*What the task requires*.
In the data below, how many lines contain the string "Mimmenhausen"? Reply with the number only.

[Data excerpts]
Start of Block

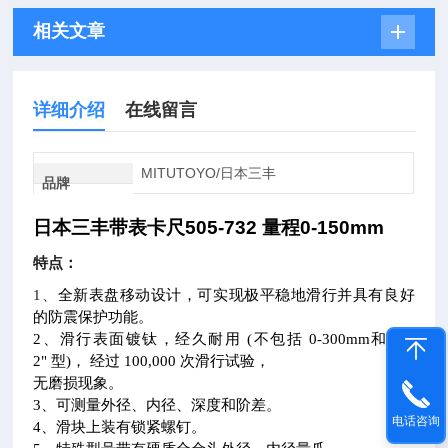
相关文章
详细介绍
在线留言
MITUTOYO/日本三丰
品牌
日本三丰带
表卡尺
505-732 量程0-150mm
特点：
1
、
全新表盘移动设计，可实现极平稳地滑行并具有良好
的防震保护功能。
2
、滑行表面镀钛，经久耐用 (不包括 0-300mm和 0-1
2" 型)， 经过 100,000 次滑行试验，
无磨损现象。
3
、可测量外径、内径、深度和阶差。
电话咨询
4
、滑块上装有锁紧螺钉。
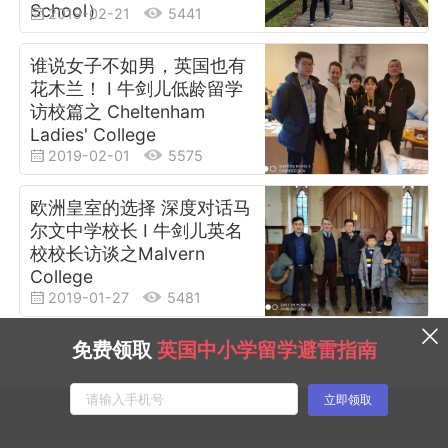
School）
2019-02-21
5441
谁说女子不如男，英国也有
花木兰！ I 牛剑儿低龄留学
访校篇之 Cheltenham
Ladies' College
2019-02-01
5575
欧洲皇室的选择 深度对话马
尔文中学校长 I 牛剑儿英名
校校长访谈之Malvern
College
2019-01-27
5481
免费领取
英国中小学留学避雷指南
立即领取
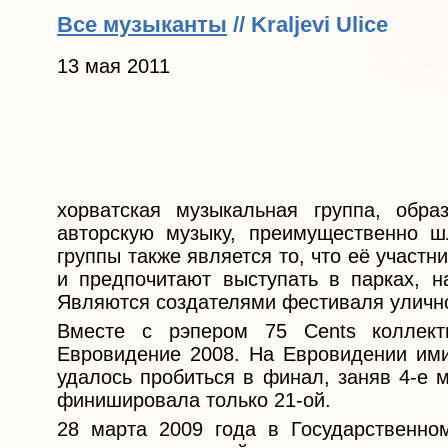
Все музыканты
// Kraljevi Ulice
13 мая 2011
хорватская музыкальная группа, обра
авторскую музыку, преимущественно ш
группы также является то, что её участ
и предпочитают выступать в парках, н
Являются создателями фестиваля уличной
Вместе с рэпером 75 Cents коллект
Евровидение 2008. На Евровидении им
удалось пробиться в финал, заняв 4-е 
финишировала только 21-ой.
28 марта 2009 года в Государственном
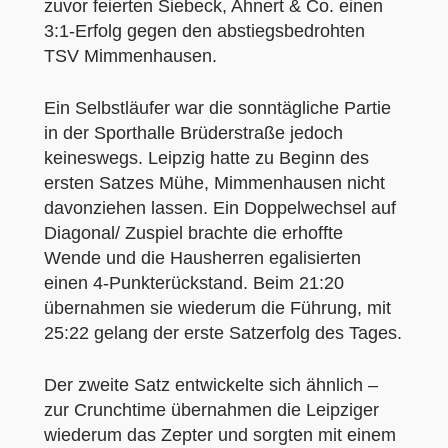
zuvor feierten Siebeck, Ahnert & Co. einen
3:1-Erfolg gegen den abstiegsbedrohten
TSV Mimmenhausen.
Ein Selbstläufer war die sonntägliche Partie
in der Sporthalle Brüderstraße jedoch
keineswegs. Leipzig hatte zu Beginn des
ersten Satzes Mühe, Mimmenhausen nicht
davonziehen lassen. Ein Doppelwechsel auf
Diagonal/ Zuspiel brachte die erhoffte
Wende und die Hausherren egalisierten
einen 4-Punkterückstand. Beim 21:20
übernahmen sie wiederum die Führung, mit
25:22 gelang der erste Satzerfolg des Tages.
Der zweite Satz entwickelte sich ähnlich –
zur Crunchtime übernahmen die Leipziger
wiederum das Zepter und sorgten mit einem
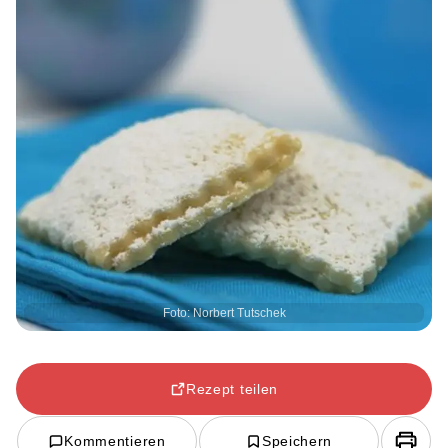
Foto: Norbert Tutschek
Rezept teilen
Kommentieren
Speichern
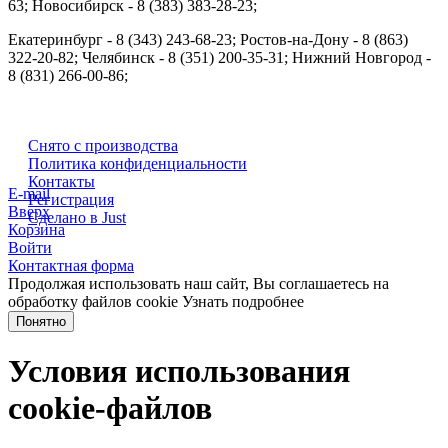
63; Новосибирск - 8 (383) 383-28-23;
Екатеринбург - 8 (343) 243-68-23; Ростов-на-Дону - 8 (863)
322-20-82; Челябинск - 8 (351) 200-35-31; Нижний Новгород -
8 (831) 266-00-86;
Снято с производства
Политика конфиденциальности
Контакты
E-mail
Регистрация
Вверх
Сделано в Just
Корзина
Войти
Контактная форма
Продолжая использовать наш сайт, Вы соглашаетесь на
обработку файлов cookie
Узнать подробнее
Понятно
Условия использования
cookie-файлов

End of Block
Start of Block

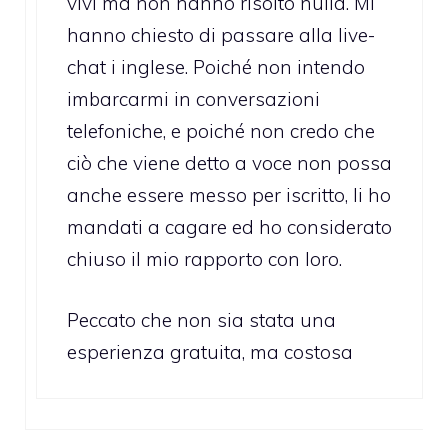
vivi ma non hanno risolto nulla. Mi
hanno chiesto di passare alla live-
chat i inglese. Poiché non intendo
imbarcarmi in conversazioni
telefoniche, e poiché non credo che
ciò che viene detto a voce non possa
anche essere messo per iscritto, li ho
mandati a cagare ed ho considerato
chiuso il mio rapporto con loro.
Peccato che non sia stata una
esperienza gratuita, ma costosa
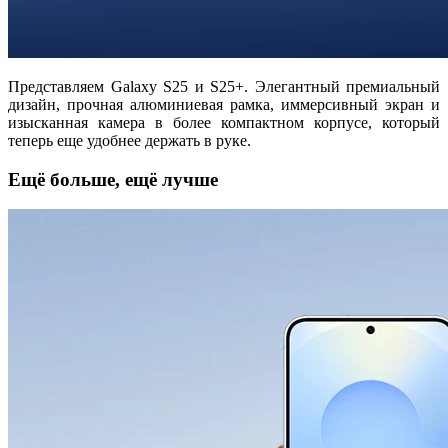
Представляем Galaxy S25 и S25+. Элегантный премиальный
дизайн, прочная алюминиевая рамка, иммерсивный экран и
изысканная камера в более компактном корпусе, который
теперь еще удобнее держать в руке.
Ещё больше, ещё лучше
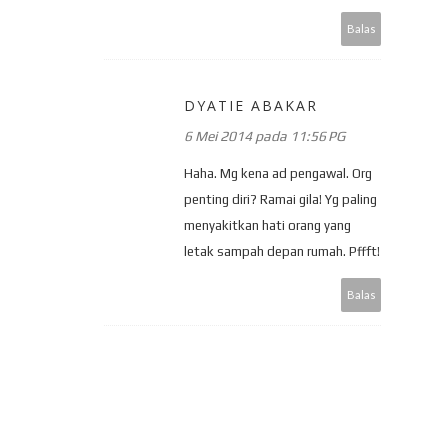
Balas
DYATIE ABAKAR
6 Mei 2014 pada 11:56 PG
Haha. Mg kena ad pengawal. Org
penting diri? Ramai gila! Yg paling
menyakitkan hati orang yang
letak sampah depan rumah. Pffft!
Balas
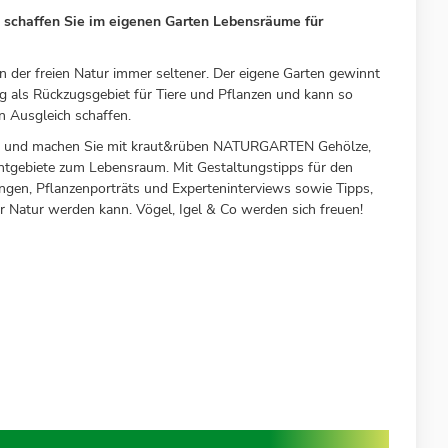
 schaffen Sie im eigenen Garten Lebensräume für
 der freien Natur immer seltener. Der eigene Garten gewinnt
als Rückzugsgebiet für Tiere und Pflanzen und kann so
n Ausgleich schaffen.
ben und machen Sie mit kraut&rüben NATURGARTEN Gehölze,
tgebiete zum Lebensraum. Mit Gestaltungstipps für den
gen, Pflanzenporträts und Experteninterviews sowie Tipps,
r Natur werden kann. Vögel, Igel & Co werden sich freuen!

End of Block
Start of Block

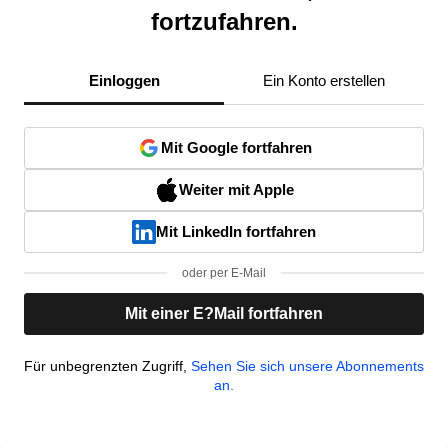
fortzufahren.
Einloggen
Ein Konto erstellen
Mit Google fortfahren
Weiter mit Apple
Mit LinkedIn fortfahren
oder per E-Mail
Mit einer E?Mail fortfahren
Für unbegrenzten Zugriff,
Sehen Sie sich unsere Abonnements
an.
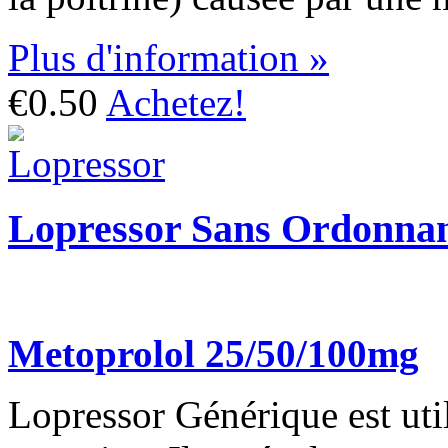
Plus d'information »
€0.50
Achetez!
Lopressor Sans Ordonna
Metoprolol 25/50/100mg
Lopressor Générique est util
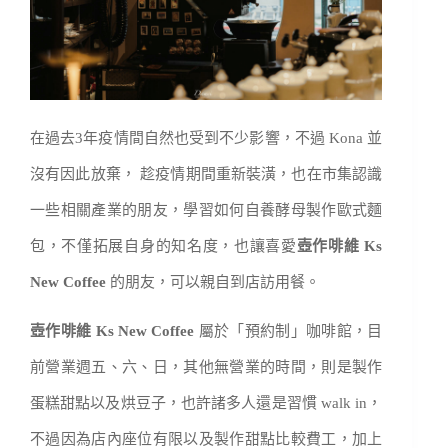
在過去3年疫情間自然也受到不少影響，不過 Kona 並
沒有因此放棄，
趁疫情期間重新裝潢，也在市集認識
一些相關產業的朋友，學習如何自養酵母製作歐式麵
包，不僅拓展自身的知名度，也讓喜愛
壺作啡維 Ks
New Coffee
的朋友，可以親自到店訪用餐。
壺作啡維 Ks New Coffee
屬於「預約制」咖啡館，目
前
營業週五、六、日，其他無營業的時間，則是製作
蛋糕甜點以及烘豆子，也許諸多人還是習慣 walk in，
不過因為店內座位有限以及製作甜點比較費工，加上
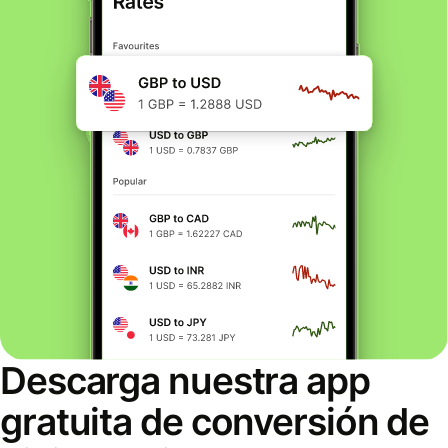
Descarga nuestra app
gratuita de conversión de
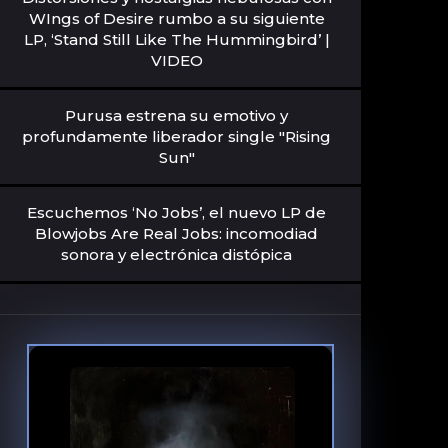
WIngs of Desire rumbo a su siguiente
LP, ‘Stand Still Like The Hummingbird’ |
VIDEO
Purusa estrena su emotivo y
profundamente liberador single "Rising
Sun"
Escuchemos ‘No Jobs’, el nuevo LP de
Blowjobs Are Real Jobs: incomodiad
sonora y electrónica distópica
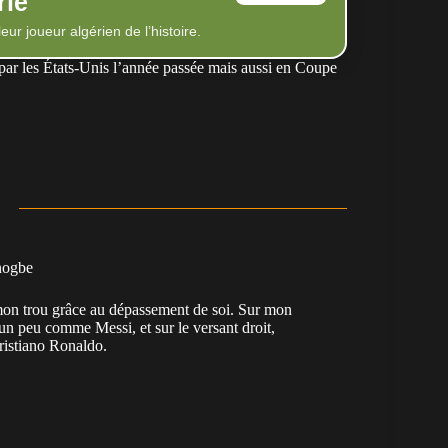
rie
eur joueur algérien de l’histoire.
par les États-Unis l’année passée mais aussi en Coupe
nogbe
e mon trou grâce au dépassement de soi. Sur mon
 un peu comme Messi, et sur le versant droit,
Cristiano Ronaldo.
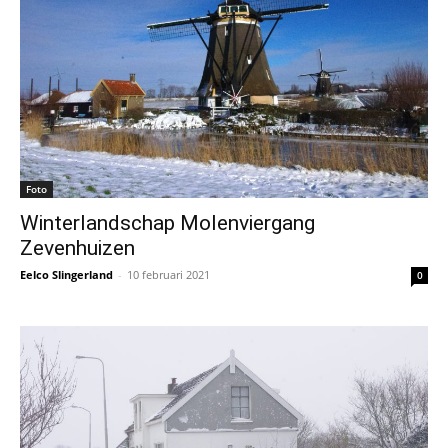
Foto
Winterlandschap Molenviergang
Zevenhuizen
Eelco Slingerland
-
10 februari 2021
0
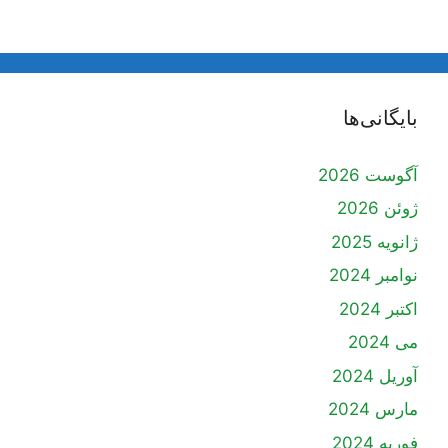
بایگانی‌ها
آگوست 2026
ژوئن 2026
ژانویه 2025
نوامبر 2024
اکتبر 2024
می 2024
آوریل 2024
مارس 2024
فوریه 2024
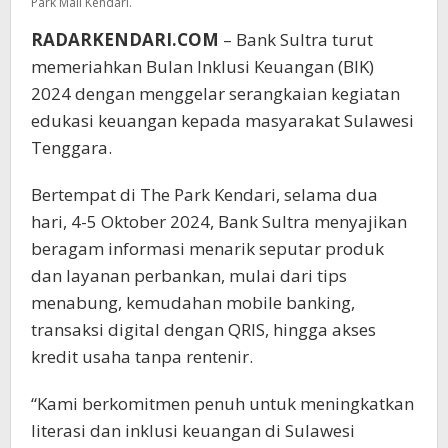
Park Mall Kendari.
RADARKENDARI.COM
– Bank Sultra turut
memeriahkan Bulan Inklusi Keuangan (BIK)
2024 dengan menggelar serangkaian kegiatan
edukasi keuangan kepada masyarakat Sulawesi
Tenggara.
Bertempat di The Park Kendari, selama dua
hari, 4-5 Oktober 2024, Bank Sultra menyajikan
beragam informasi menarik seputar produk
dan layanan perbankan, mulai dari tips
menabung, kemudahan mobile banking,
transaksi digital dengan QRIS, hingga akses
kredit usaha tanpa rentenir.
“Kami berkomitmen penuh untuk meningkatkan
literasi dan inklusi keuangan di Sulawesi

End of Block

*Result*.
2